Unless there’s an influx of properties hitting the market for the spring selling season, Yun expects the multiple offers and “faster-than-normal price growth” to continue.
The national median price for an existing home was $173,600 in January, up 12.3% from January 2012 and down 4% from the previous month’s $180,800.
In the West, where low inventory pushed sales down 5.7% in January, the median price surged a whopping 26.6% to $239,800 from January 2012.
Gary Thomas, broker-owner of Evergreen Realty in Villa Park, Calif., said homes are selling four weeks faster than they were a year ago, putting a bigger burden on agents to strike a balance for buyers between moving quickly and protecting their interests with home inspections.
The outlook for spring is positive, too. The NAR’s Pending Home Sales index, which is based on contract signings rather than closings, was up 4.5% in January to 105.9, the highest score since April 2010, shortly before the deadline for the homebuyer tax credit ended.
However, there are a lot fewer foreclosure bargains to snap up: Distressed homes made up a declining share of the market: 23% compared with 35% at the same time last year.

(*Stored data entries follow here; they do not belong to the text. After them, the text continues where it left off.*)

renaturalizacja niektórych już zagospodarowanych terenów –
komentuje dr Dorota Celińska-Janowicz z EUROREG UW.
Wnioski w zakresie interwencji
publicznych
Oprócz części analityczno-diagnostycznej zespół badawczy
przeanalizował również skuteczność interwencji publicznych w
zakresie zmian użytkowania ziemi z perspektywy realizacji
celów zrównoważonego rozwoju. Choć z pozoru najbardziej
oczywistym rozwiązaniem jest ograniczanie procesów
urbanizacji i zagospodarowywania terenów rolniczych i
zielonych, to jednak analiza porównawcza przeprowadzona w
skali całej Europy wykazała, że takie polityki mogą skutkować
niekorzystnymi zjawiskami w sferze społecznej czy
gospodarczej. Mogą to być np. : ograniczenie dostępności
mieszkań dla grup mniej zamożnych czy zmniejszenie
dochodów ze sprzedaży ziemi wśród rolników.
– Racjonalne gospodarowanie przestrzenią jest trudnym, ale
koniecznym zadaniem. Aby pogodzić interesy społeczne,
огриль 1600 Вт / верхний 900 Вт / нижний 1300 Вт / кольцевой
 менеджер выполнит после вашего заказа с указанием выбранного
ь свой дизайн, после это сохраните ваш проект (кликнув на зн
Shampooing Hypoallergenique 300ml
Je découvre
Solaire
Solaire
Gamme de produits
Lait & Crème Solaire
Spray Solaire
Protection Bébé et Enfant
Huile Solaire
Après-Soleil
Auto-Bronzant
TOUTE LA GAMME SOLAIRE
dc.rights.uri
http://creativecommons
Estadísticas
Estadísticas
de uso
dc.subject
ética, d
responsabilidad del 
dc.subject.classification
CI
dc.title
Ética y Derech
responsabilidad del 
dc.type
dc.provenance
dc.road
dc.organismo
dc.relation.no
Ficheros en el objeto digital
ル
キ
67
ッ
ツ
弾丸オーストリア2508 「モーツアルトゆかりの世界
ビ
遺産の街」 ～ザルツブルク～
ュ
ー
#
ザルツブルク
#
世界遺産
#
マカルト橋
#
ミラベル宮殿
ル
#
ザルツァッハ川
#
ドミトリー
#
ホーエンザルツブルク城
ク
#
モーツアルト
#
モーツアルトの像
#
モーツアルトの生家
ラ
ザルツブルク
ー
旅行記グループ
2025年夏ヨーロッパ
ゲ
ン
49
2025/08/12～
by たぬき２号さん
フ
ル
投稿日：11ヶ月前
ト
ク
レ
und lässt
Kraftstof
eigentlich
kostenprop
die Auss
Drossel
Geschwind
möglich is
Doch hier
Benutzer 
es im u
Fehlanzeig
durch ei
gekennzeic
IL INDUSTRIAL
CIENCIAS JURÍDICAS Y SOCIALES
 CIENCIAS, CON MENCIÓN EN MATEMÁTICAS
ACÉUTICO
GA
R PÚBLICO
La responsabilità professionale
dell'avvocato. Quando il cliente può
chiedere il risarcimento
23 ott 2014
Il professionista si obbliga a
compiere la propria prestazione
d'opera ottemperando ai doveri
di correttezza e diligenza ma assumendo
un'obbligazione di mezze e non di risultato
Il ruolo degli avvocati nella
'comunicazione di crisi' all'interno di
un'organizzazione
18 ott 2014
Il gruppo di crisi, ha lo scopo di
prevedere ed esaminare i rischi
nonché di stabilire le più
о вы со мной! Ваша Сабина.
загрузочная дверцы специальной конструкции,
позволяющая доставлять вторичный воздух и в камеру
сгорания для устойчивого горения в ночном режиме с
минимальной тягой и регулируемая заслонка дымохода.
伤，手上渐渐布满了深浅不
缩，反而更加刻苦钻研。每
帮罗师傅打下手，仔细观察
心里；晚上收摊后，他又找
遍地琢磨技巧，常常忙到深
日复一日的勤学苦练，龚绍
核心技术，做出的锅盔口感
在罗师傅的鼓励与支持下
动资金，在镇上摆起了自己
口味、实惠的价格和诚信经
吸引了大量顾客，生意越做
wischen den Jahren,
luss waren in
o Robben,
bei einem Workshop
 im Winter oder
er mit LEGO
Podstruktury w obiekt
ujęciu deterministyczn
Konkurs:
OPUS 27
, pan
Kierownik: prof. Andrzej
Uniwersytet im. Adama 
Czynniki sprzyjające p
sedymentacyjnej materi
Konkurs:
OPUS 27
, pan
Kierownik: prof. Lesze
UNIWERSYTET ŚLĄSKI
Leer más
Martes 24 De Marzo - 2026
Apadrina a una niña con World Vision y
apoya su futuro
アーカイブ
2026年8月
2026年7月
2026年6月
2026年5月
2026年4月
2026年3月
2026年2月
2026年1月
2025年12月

Indeed, the number of foreclosures fell 17.8% in January, to 61,000 from 75,000 at the same time one year ago, according to CoreLogic.
“The backlog of distressed assets continues to fade as the foreclosure inventory has fallen to a level not seen since mid-2009, with less than 3% of all mortgages in foreclosure,” said Mark Fleming, chief economist for CoreLogic.
Only six states and 13 of the largest 100 metro areas posted an increase in the foreclosure rate, Fleming said.
Real estate 101: Good-faith estimate
Many new buyers are confused about the good-faith estimate. “What is it?” they ask, and “How is this different from a quote or a worksheet?”
What it is:
The GFE (PDF) is a detailed estimate of a loan’s terms, points and all other charges such as title insurance, taxes, daily interest charges and homeowner’s insurance. Lenders are required under the federal Real Estate Settlement Procedures Act to give this form to borrowers within three days of the loan application.
What it is not:
It is not a binding contract and does not require you to accept the loan.
It does not specify the exact charges you will pay at closing. It is simply the best estimate the lender has at that time. Some large banks have trouble estimating title insurance and government fees for each jurisdiction, in part because they can vary by location. But it has to be close.
Moreover, because it’s so complete, it’s a lot more accurate than a quote and therefore a better tool to use when shopping around for a loan. And because it’s so clearly outlined, it makes it easier for borrowers to question charges or terms they don’t understand, such as rate lock fees.
Mortgage experts suggest comparing GFEs from several lenders before choosing a loan to make sure you’re getting a fair deal at the closing table. While the GFE is intended to discourage lenders from lowballing closing costs to get your business, many have tried to pass off worksheets or “loan scenarios” because they don’t have the same bar for accuracy.
Because GFEs are broken down so clearly, they also can be used to negotiate down some of the fees that are involved, such as origination and processing fees. Other state and local government fees are not negotiable, and neither are some third-party fees such as appraisals, generally. However, if those and other fees come back lower in another loan’s GFE, it might provide more incentive to choose that lender if all other terms were comparable.
The only time you will not receive a GFE, according to the Department for Housing and Urban Development, is if you are denied for a loan before the three days have passed. If anything changes in the loan applied for, including the rate, a new GFE must be given to the borrower.